Critics say it's bloodhound evidence that's suspect
By H.G. Reza
LA Times Staff Writer
March 9, 2007
On a warm August night in 2004, Michael Espalin and his dog watched
Riverside firefighters douse seven burning palm trees on a residential
street. It was 1 a.m., an unusual time to be walking a dog, or so
thought an arson investigator.
After answering a number of questions, Espalin, then 31, was asked to
rub his face and hands on a gauze pad and sent on his way.
Half a year later, Espalin was charged as a serial arsonist, accused of
lighting 21 fires, mostly trees and bushes, in Riverside.
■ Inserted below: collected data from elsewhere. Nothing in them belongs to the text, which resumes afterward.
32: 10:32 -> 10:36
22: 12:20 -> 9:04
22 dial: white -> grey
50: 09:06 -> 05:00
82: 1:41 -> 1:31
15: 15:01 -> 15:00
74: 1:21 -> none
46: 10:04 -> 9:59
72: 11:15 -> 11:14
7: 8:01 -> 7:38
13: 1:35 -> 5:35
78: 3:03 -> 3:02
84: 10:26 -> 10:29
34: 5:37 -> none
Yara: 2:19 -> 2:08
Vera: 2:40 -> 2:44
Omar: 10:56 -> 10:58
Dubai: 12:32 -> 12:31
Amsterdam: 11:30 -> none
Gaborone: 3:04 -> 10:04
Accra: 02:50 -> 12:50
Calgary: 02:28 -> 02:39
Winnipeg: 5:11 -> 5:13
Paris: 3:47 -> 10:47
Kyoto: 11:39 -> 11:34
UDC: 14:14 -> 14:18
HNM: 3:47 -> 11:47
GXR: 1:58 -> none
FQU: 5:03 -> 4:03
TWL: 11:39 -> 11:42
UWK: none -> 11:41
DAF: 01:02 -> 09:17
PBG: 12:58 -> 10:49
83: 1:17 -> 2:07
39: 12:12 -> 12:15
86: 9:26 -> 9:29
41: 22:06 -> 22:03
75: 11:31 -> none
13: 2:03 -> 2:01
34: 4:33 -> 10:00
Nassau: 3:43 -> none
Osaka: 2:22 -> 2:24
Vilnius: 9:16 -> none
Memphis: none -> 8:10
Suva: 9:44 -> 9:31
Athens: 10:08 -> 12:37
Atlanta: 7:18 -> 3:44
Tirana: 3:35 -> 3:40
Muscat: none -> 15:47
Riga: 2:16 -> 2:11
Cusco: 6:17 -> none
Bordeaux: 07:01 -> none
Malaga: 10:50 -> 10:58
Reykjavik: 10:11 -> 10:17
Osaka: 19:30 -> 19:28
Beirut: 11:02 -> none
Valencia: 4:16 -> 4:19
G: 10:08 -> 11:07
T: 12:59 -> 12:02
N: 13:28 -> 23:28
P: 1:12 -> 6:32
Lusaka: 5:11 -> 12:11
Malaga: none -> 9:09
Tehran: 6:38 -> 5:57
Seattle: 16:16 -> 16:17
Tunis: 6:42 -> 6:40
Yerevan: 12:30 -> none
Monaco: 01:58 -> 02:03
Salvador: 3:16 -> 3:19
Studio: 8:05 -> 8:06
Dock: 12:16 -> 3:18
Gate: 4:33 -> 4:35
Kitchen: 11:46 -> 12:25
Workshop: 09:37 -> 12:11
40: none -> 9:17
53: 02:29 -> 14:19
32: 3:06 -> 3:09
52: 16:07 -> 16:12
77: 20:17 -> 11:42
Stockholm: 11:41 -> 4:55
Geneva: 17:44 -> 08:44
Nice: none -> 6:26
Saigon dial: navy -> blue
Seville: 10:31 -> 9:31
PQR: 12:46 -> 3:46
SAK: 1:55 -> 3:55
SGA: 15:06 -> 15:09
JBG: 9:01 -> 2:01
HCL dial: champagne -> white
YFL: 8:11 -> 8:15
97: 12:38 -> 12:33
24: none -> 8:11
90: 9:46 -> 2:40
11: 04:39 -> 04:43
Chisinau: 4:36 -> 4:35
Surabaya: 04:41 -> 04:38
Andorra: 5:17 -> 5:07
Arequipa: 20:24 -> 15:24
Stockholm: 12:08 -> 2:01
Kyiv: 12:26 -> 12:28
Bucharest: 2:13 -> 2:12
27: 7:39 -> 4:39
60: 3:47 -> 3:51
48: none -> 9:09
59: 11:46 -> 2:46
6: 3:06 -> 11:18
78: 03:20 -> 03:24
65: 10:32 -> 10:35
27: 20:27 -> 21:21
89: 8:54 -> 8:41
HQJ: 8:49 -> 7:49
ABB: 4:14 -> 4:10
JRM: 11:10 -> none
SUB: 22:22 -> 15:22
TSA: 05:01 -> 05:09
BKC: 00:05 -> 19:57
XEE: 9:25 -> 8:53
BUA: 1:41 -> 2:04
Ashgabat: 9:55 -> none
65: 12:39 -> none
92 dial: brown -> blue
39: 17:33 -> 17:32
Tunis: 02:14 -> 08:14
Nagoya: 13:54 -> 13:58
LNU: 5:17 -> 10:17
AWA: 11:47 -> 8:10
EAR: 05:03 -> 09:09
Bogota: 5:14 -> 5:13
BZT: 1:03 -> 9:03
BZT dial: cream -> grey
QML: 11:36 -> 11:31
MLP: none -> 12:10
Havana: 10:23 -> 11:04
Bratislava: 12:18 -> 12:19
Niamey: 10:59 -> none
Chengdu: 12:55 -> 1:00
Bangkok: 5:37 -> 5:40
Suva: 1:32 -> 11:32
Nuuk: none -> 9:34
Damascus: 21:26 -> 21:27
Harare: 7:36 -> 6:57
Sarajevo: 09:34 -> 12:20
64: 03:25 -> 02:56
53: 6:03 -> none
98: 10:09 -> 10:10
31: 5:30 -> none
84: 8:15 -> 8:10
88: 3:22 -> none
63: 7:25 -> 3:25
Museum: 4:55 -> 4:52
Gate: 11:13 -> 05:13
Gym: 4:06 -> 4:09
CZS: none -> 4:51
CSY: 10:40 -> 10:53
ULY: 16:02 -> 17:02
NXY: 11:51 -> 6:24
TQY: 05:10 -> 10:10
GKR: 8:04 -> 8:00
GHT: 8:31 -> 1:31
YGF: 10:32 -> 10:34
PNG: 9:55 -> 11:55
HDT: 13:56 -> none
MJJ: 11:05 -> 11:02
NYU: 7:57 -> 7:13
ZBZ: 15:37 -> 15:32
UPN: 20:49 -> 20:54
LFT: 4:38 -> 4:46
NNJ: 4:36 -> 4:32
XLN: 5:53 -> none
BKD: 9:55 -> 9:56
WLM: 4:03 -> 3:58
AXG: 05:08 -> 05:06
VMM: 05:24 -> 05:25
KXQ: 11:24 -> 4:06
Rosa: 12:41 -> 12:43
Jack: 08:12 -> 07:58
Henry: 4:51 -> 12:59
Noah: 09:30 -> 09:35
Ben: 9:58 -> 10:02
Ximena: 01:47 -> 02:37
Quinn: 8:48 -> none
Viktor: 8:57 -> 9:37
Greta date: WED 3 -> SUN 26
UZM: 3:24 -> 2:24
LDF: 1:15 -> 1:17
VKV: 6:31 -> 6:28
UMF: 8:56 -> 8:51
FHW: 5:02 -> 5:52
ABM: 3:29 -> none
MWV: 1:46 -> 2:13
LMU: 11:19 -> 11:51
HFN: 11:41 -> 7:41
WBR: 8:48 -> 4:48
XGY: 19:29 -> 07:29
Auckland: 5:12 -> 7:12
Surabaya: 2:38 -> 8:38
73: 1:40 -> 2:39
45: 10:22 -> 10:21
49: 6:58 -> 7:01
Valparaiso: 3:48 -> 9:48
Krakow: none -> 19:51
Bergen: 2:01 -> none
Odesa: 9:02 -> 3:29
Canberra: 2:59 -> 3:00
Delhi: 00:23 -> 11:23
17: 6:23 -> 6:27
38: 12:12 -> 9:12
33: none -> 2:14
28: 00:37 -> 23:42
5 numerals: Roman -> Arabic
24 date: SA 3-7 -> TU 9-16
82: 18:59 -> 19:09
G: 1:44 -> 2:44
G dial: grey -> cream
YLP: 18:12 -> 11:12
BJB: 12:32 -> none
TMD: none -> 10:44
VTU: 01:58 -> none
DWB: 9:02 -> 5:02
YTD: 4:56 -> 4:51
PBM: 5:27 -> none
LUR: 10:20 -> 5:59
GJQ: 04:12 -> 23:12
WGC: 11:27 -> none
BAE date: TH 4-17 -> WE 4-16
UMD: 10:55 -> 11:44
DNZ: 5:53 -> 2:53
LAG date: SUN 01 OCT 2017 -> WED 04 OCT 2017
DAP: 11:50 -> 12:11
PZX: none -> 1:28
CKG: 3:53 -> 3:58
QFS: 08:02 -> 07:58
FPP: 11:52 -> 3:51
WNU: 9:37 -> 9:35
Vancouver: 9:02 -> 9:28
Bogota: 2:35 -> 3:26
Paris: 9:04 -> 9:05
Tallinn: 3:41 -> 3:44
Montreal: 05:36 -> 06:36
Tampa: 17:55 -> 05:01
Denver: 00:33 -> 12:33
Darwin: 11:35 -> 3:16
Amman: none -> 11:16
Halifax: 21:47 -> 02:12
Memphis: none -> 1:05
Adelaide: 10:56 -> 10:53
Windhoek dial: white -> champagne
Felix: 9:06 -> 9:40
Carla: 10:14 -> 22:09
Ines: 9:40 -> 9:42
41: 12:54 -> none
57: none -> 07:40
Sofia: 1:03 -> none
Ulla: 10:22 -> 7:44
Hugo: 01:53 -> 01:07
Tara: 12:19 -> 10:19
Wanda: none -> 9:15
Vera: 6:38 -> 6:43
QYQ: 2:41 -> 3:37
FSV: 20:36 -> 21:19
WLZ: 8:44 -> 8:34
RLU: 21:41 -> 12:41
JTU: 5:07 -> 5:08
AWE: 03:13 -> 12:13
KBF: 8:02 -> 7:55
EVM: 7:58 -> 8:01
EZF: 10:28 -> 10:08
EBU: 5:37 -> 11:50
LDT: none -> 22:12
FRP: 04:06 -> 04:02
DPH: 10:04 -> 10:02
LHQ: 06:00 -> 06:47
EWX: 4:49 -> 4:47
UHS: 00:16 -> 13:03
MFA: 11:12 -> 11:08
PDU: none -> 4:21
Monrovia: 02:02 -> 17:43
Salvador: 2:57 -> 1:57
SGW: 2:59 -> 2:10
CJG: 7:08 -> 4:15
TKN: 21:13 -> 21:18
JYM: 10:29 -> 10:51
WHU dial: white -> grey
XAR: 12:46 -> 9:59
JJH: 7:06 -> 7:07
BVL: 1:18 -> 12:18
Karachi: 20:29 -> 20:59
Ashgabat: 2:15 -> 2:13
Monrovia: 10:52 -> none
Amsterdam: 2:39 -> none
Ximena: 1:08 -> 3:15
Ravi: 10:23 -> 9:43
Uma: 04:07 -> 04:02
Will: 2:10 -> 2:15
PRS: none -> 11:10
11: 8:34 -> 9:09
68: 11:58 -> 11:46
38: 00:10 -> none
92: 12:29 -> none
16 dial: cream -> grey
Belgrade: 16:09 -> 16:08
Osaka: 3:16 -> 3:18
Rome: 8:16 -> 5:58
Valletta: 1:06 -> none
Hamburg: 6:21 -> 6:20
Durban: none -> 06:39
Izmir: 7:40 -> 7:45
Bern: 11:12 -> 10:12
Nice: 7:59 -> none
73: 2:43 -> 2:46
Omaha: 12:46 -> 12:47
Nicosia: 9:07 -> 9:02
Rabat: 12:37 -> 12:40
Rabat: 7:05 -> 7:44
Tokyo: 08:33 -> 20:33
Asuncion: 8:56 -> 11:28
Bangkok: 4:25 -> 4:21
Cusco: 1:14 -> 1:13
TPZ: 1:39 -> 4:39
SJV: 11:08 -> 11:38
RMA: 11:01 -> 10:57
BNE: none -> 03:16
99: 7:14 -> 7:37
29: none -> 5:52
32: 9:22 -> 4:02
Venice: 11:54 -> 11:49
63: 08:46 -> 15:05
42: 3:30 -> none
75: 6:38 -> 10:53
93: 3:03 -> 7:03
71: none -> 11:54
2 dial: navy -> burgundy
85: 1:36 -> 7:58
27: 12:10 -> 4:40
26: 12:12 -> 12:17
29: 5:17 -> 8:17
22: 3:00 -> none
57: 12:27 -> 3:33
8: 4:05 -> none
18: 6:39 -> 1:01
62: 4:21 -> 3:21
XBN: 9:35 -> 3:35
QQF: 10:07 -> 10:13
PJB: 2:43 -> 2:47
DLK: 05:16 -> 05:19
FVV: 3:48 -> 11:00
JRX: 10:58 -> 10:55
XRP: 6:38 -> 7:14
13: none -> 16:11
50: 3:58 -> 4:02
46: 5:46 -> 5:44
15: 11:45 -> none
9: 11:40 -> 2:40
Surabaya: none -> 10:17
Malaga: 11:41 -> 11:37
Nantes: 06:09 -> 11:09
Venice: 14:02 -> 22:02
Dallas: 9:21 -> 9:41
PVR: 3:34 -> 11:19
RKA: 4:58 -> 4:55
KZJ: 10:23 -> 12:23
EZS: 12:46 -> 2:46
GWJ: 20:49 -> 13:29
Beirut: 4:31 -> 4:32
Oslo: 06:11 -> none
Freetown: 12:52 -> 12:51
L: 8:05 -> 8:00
No eyewitnesses or traditional evidence linked Espalin to the crimes.
But the Riverside County district attorney's office built a case
against him based on a bloodhound allegedly picking up his scent on a
charred incendiary device and cold crime scenes and matching it to the
pad.
After Espalin spent two years in jail awaiting trial, a jury deadlocked
9 to 3 in January for acquittal. Most jurors did not believe that the
bloodhound, Dakota, found Espalin's scent at the scene of the fires
days and weeks after they were set.
Espalin, who was released Tuesday from custody, joins a growing list of
Southern California men incarcerated because dogs allegedly found their
scent at crime scenes. In at least five cases, charges were dismissed
or convictions overturned because the scent evidence could not be
scientifically validated or because it led investigators to the wrong
suspects.
Two of the men faced murder charges, including one who initially had
been convicted and faced life in prison without parole. His case was
dismissed the day of sentencing when the judge ruled scent evidence
unreliable.
Roena Wiggins, who voted to acquit Espalin, said the prosecution's
reliance on the scent evidence was a sign that the case was "pretty
thin."
"If you're going to send somebody up the river, you're going to need
something concrete to convict," said Wiggins, a retired teacher.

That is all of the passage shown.